Avvenire.it, 9 febbraio 2011 - LA STORIA - «Un “vegetale”? No, il mio Davide ascolta e capisce tutto» di Paolo Guiducci
«Staccare la spina? Si può staccare a un elettrodomestico, non a una vita». Amedea Parma va dritta al cuore della questione. Potrebbe fare altrimenti una madre che da oltre dieci anni accudisce il figlio in stato di incoscienza? Prima lo straziante caso di Eluana, poi il silenzio imposto dal programma di Fazio e Saviano, ora la Giornata degli stati vegetativi. «Non voglio giudicare nessuno ma allo stesso tempo non posso tacere: – ammette la signora Parma, 62 anni, riminese –. Don Oreste Benzi mi inciterebbe a far conoscere la mia esperienza. Se mi permetto di parlare è perché anche io ho vissuto le stesse sofferenze del padre di Eluana. Davide nel suo silenzio è vivo ed è la mia forza».
Il giorno della festa del papà è una ricorrenza che in casa Parma non possono più cancellare dal calendario. È il 2000. Davide ha 27 anni, all’ora di cena il suo posto a tavola è vuoto. Alle 20 suonano alla porta ma al posto del ragazzo spuntano le divise dei carabinieri. «Davide è in ospedale, in rianimazione, le sue condizioni sono molto gravi». Ad attendere Amedea e il marito in ospedale, c’è la diagnosi dei medici, che suona come una sentenza senza appello. Davide è in pericolo di vita. Qualora riuscisse a sopravvivere, lo attenderebbe lo stato vegetativo, la stessa diagnosi di Eluana. Dopo 20 giorni, Davide dev’essere trasferito in una struttura per la riabilitazione. Intubato, si nutre attraverso un sondino naso-gastrico, soffre di gravi broncopolmoniti con febbre altissima. Il quadro clinico è disperato. Mamma, papà e il fratello lo assistono continuamente: «Gli facevamo sentire la nostra presenza». Dopo quattro mesi viene dimesso, la famiglia è indecisa. Chiede un consulto a un medico di Ferrara che sentenzia: non è recuperabile. Unica soluzione: il ricovero in una Residenza Sanitaria Assistita. La famiglia rifiuta. «Ci siamo guardati tutti negli occhi: – racconta Amedea – portiamolo a casa».

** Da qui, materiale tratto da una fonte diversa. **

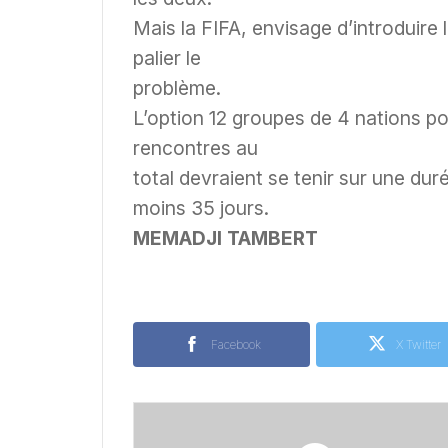
Mais la FIFA, envisage d’introduire 
palier le
problème.
L’option 12 groupes de 4 nations po
rencontres au
total devraient se tenir sur une dur
moins 35 jours.
MEMADJI TAMBERT
Facebook
X Twitter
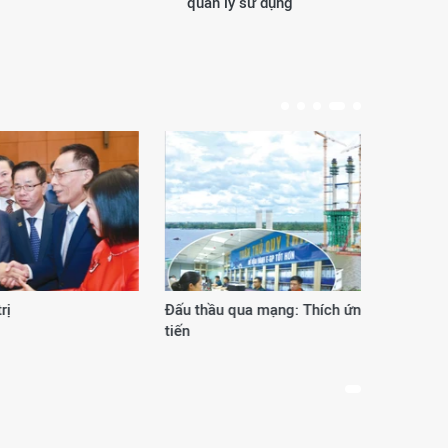
quản lý sử dụng
Đấu thầu qua mạng: Thích ứng để vững
Phươ
tiến
thế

Davide e la famiglia sono parrocchiani di don Oreste Benzi. A casa, alla Grotta Rossa di Rimini, torna un ragazzo di 27 anni, da gestire come un neonato. Mamma Amedea vive nella sua camera. C’è da azionare l’ossigeno, fare punture, eliminare l’eccessivo catarro. «Non sapevo fare nulla – ammette la madre –. I primi due anni sono stati una tragedia». Davide ha lo sguardo nel vuoto, non manifesta reazioni. «Avevo pensato di farla finita, perché venivo già da un altro enorme dolore: la perdita di un figlio di soli 12 anni in seguito a incidente stradale». Sembra che il mondo crolli: «Sono stati due lunghi anni: ho capito la sofferenza nell’accettare la condizione dello stato vegetativo. Poi però occorre scegliere». Amedea ha scelto la vita. Per la seconda volta si è sposata con la vita «E mio figlio ha percepito la mia scelta. Lo abbiamo accettato incondizionatamente e ha iniziato a dare segnali positivi».
Davide ora ha 37 anni. Per i medici resta in stato vegetativo, ma nessuno, incontrandolo in casa, seduto sulla carrozzina, direbbe è "assente". «Sta bene, sorride spesso, è presente». Nel suo silenzio, nella sua immobilità, è parte integrante della famiglia. Simone, il fratello minore, sposato, fuga ogni dubbio. «Mamma, stai tranquilla: ci pensiamo noi a Davide, non andrà in istituto». Davide ha persino subito l’asportazione del rene ed è finito sotto i ferri tre volte nell’arco di 15 giorni. «Secondo i medici, non avrebbe retto neppure alla prima operazione – ricorda la mamma –. Invece ce l’ha fatta, sta bene ed è qui con noi». Anche il vescovo di Rimini Francesco Lambiasi ha fatto visita al ragazzo ed è in contatto con i familiari. Amedea pensa alla Giornata del 9 febbraio: «un’occasione per far parlare della vita che pulsa in situazioni oggettivamente difficili, un’opportunità per favorire la sensibilizzazione e la solidarietà su questi temi, per aumentare anche l’informazione», non sempre attenta a quanto accade realmente nelle famiglie.